I'm running the following code. Here I create a sparse $10^5\times 10^5$ identity matrix and then apply it repeatedly to a vector in $\mathbb R^{10^5}$ with 100 nonzero coordinates (which is stored as $10^5\times 1$ sparse matrix). Each time I add the result to a list until I run out of 2 GB of memory.
A=matrix(QQ, 100000, 100000, {(i,i):1. for i in range(100000)})
print get_memory_usage()
B=[matrix(QQ, 100000, 1, {(i,0):1. for i in range(100)})]
while (get_memory_usage()<2000): B.append(A*B[-1])
print len(B)
print get_memory_usage()
del B
del A
print get_memory_usage()
I'm receiving (on a freshly started kernel)
204.54296875
196
2003.51953125
1399.0234375
This raises two questions.
Why is there so much memory (1.4 GB) still in use after I successfully ran the code and deleted both objects I've created? That's a leak, right?

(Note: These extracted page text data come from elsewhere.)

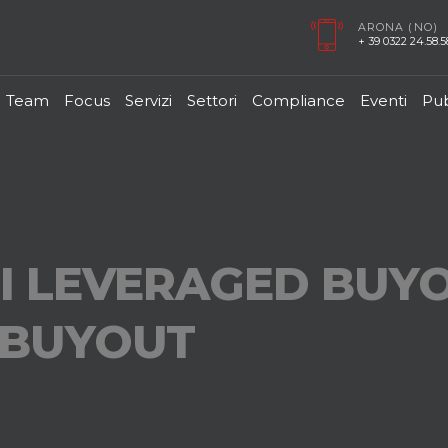
ARONA (NO)
+ 39 0322 24.58.58
Team
Focus
Servizi
Settori
Compliance
Eventi
Pub
DI LEVERAGED BUY
 BUYOUT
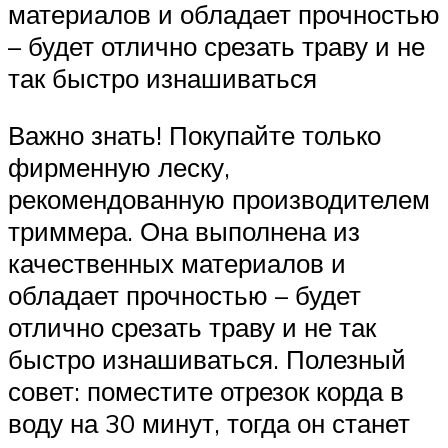
материалов и обладает прочностью
– будет отлично срезать траву и не
так быстро изнашиваться
Важно знать! Покупайте только
фирменную леску,
рекомендованную производителем
триммера. Она выполнена из
качественных материалов и
обладает прочностью – будет
отлично срезать траву и не так
быстро изнашиваться. Полезный
совет: поместите отрезок корда в
воду на 30 минут, тогда он станет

Why does deleting a list of 196 sparse matrices with 100 nonzero elements each free up 600 MB? Each such matrix should only take up a few KB, right?
I'm on Windows 8.1/SAGE 8.4.
UPDATE. Transposing the matrices, i.e. writing
...
B=[matrix(QQ, 1, 100000, {(0,i):1. for i in range(100)})]
for i in range(200): B.append(B[-1]*A)
...
seems to work well memory-wise, it returns
214.50390625
201
215.53125
186.62109375
However, it takes up much more time than the first version. This is probably due to the implementation of sparse matrix multiplication unfortunately containing a loop over the columns of the right matrix. Is there any simple way around this high memory/low speed dilemma?